Volvemos, en 2016, a las andadas. La austeridad impone nuevos ajustes, y el ministro De Guindos ya ha dicho a es suficiente con un año para reajustar las cuentas públicas. Lo que quiere decir es que otro paquete de recortes sociales se avecina. Los mercados y, sobre todo, la ortodoxia alemana, están planteando retoques estrictos en las políticas públicas españolas, con un claro escenario: la rebaja de las prestaciones sociales, en particular en sanidad y en educación. Se nos insiste que estamos viviendo por encima de nuestras posibilidades, y que no es asumible mantener la asignación presupuestaria en gasto social. Para el conservadurismo ideológico, la terminología es nítida: nos habíamos instalado en la ensoñación de una “fiesta” de la que debemos apearnos enseguida. Nuestra competitividad, se nos dice, depende de que aportemos menos servicios públicos a nuestros ciudadanos. La ecuación es ininteligible. Resulta difícil entender que para congraciarnos con los mercados –y con la cancillería germánica– debamos infra-dotar prestaciones sociales que, en el caso de España, tienen trayectorias todavía muy cortas. Mucha munición ideológica, que no se aviene con datos objetivos.
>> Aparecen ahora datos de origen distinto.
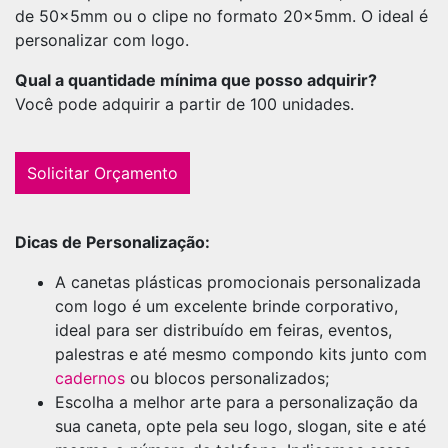
de 50x5mm ou o clipe no formato 20x5mm. O ideal é
personalizar com logo.
Qual a quantidade mínima que posso adquirir?
Você pode adquirir a partir de 100 unidades.
Solicitar Orçamento
Dicas de Personalização:
A canetas plásticas promocionais personalizada
com logo é um excelente brinde corporativo,
ideal para ser distribuído em feiras, eventos,
palestras e até mesmo compondo kits junto com
cadernos
ou blocos personalizados;
Escolha a melhor arte para a personalização da
sua caneta, opte pela seu logo, slogan, site e até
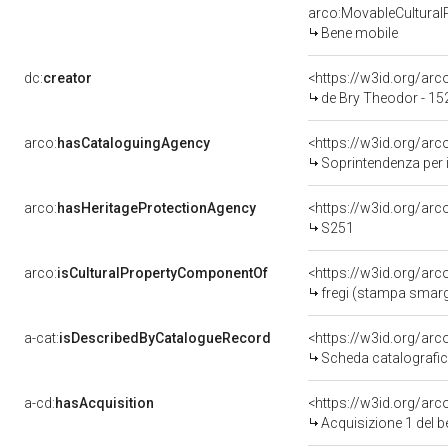
arco:MovableCultural
Bene mobile
dc:
creator
<https://w3id.org/a
de Bry Theodor - 15
arco:
hasCataloguingAgency
<https://w3id.org/a
Soprintendenza per i
arco:
hasHeritageProtectionAgency
<https://w3id.org/a
S251
arco:
isCulturalPropertyComponentOf
<https://w3id.org/ar
fregi (stampa smargi
a-cat:
isDescribedByCatalogueRecord
<https://w3id.org/a
Scheda catalografi
a-cd:
hasAcquisition
<https://w3id.org/ar
Acquisizione 1 del 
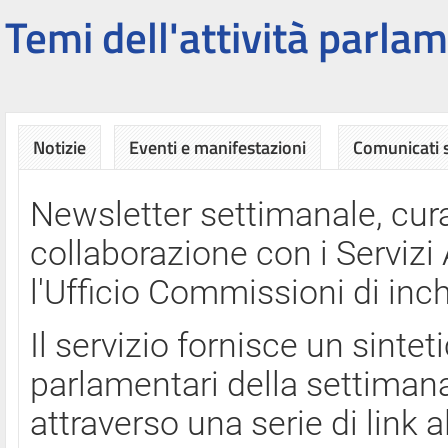
Temi dell'attività parlam
Notizie
Eventi e manifestazioni
Comunicati
Newsletter settimanale, cura
collaborazione con i Servi
l'Ufficio Commissioni di inch
Il servizio fornisce un sinte
parlamentari della settimana
attraverso una serie di link a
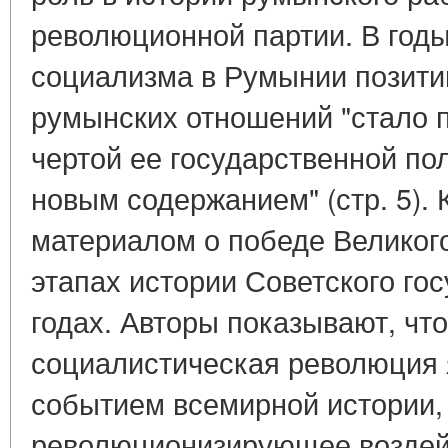
революционной партии. В годы
социализма в Румынии позитив
румынских отношений "стало 
чертой ее государственной по
новым содержанием" (стр. 5). 
материалом о победе Великог
этапах истории Советского гос
годах. Авторы показывают, чт
социалистическая революция
событием всемирной истории,
революционизирующее воздейс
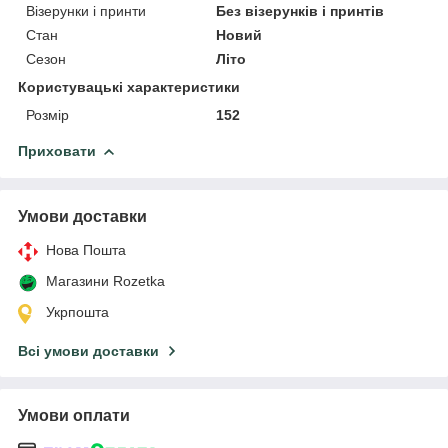
Візерунки і принти
Без візерунків і принтів
Стан
Новий
Сезон
Літо
Користувацькі характеристики
Розмір
152
Приховати
Умови доставки
Нова Пошта
Магазини Rozetka
Укрпошта
Всі умови доставки
Умови оплати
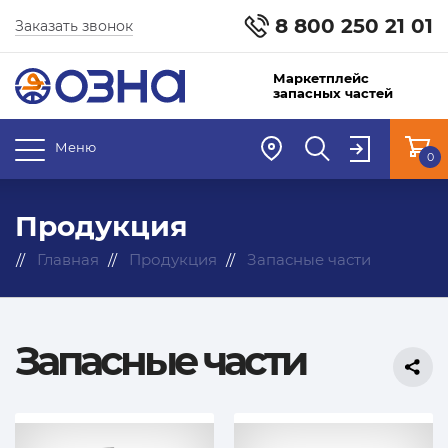
8 800 250 21 01
Заказать звонок
Маркетплейс
запасных частей
Меню
0
Продукция
Главная
Продукция
Запасные части
Запасные части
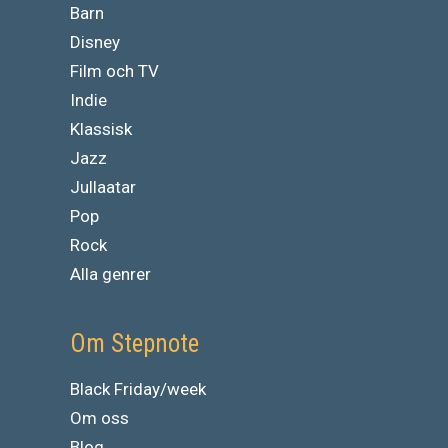
Barn
Disney
Film och TV
Indie
Klassisk
Jazz
Jullaatar
Pop
Rock
Alla genrer
Om Stepnote
Black Friday/week
Om oss
Blog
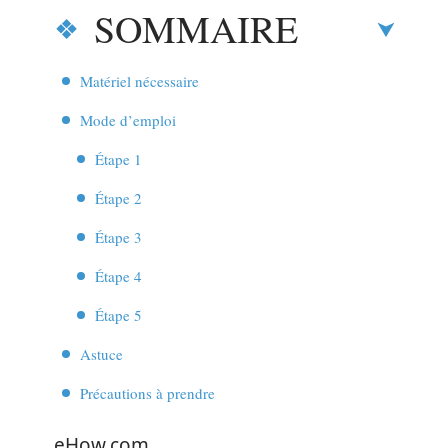
SOMMAIRE
Matériel nécessaire
Mode d’emploi
Étape 1
Étape 2
Étape 3
Étape 4
Étape 5
Astuce
Précautions à prendre
eHow.com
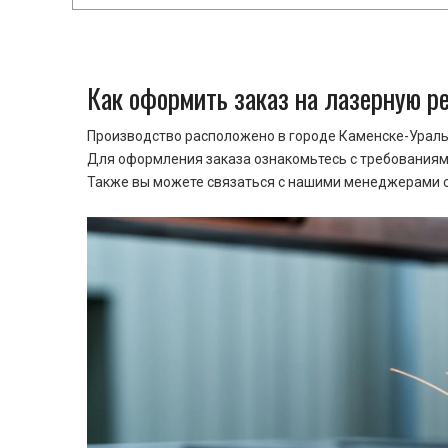
Как оформить заказ на лазерную р
Производство расположено в городе Каменске-Уральс
Для оформления заказа ознакомьтесь с требованиями
Также вы можете связаться с нашими менеджерами ср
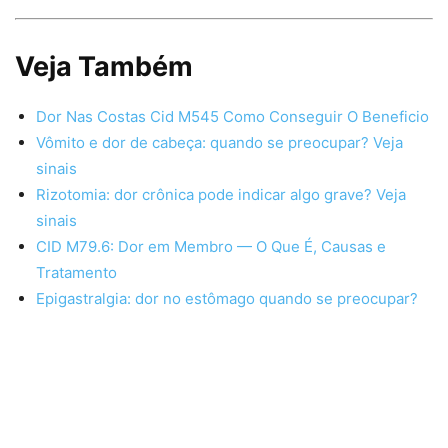
Veja Também
Dor Nas Costas Cid M545 Como Conseguir O Beneficio
Vômito e dor de cabeça: quando se preocupar? Veja
sinais
Rizotomia: dor crônica pode indicar algo grave? Veja
sinais
CID M79.6: Dor em Membro — O Que É, Causas e
Tratamento
Epigastralgia: dor no estômago quando se preocupar?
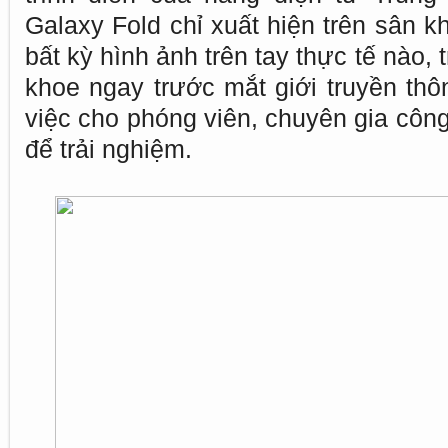
Galaxy Fold chỉ xuất hiện trên sân k
bất kỳ hình ảnh trên tay thực tế nào,
khoe ngay trước mắt giới truyền thô
việc cho phóng viên, chuyên gia côn
để trải nghiệm.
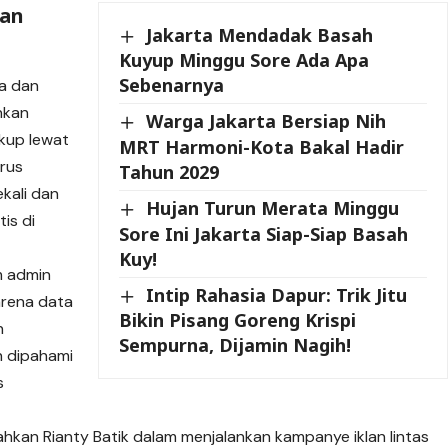
kan
Jakarta Mendadak Basah
Kuyup Minggu Sore Ada Apa
Sebenarnya
ia dan
nkan
Warga Jakarta Bersiap Nih
kup lewat
MRT Harmoni-Kota Bakal Hadir
rus
Tahun 2029
kali dan
Hujan Turun Merata Minggu
is di
Sore Ini Jakarta Siap-Siap Basah
Kuy!
m admin
Intip Rahasia Dapur: Trik Jitu
rena data
Bikin Pisang Goreng Krispi
n
Sempurna, Dijamin Nagih!
h dipahami
s
ahkan Rianty Batik dalam menjalankan kampanye iklan lintas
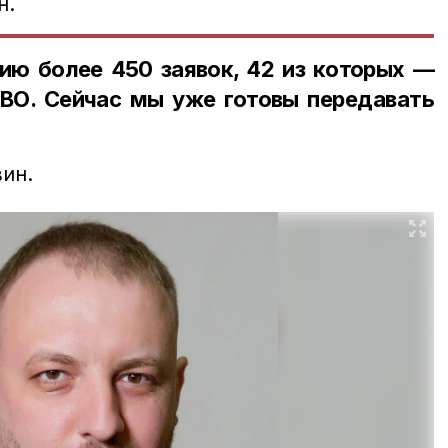
н.
ю более 450 заявок, 42 из которых —
СВО. Сейчас мы уже готовы передавать
ин.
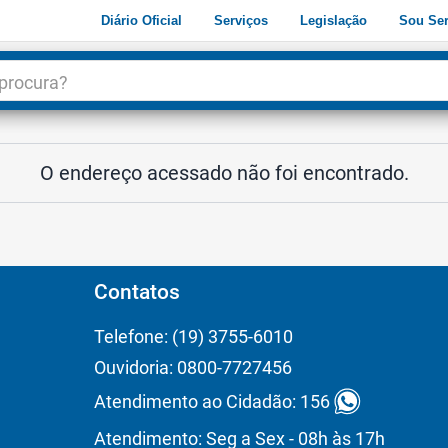
Diário Oficial
Serviços
Legislação
Sou Ser
dade
3
O endereço acessado não foi encontrado.
Contatos
Telefone: (19) 3755-6010
Ouvidoria: 0800-7727456
Atendimento ao Cidadão: 156
Atendimento: Seg a Sex - 08h às 17h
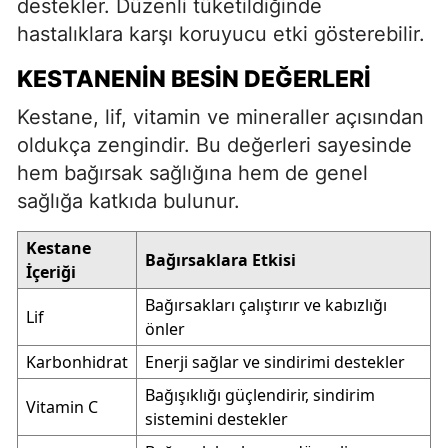
destekler. Düzenli tüketildiğinde
hastalıklara karşı koruyucu etki gösterebilir.
KESTANENIN BESIN DEĞERLERI
Kestane, lif, vitamin ve mineraller açısından
oldukça zengindir. Bu değerleri sayesinde
hem bağırsak sağlığına hem de genel
sağlığa katkıda bulunur.
Kestane
Bağırsaklara Etkisi
İçeriği
Bağırsakları çalıştırır ve kabızlığı
Lif
önler
Karbonhidrat
Enerji sağlar ve sindirimi destekler
Bağışıklığı güçlendirir, sindirim
Vitamin C
sistemini destekler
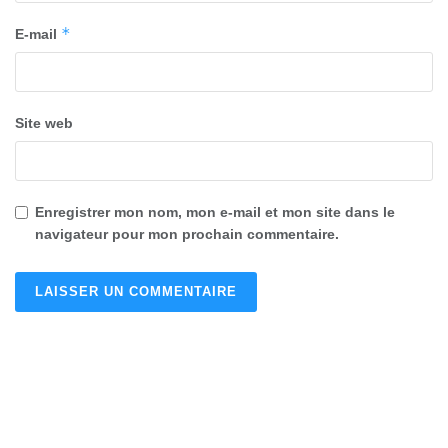
*
E-mail
Site web
Enregistrer mon nom, mon e-mail et mon site dans le
navigateur pour mon prochain commentaire.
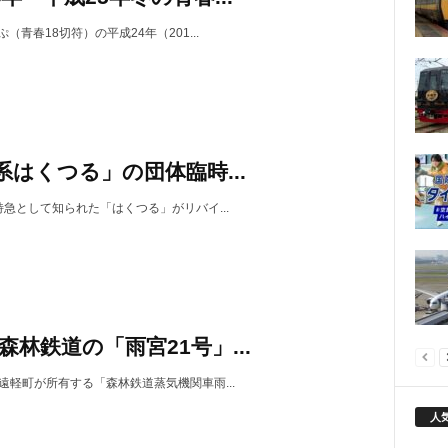
ぷ（青春18切符）の平成24年（201...
3系はくつる」の団体臨時...
特急として知られた「はくつる」がリバイ...
森林鉄道の「雨宮21号」...
遠軽町が所有する「森林鉄道蒸気機関車雨...
人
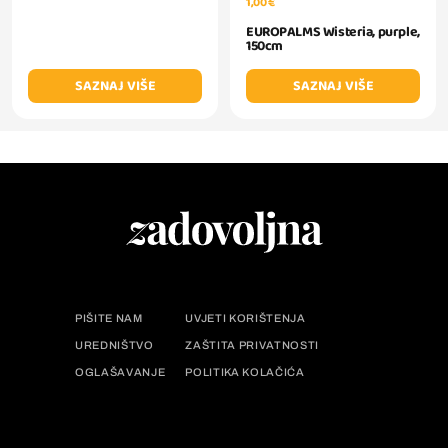
1,00 €
EUROPALMS Wisteria, purple,
150cm
SAZNAJ VIŠE
SAZNAJ VIŠE
PIŠITE NAM
UVJETI KORIŠTENJA
UREDNIŠTVO
ZAŠTITA PRIVATNOSTI
OGLAŠAVANJE
POLITIKA KOLAČIĆA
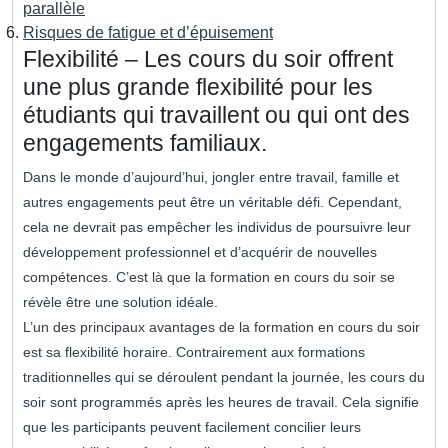
parallèle
Risques de fatigue et d’épuisement
Flexibilité – Les cours du soir offrent
une plus grande flexibilité pour les
étudiants qui travaillent ou qui ont des
engagements familiaux.
Dans le monde d’aujourd’hui, jongler entre travail, famille et
autres engagements peut être un véritable défi. Cependant,
cela ne devrait pas empêcher les individus de poursuivre leur
développement professionnel et d’acquérir de nouvelles
compétences. C’est là que la formation en cours du soir se
révèle être une solution idéale.
L’un des principaux avantages de la formation en cours du soir
est sa flexibilité horaire. Contrairement aux formations
traditionnelles qui se déroulent pendant la journée, les cours du
soir sont programmés après les heures de travail. Cela signifie
que les participants peuvent facilement concilier leurs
Ante esta situación y frente a las nuevas elecciones, hay aquí preguntas clave que deben formularse a todos los partidos: ¿qué piensan hacer con el tema del déficit, y cómo van a atajarlo? ¿Con más recortes sociales, disfrazados de medidas racionalizadoras? ¿Con una política de más ingresos? Estas cuestiones y sus respectivas respuestas son mimbres que van a condicionar la política económica de los próximos cuatro años. Al margen de las retóricas vacías de contenido (y que volveremos a escuchar, lamentablemente), los líderes han de concretar mucho más sus políticas públicas. Y dejarse de discursos mediáticos.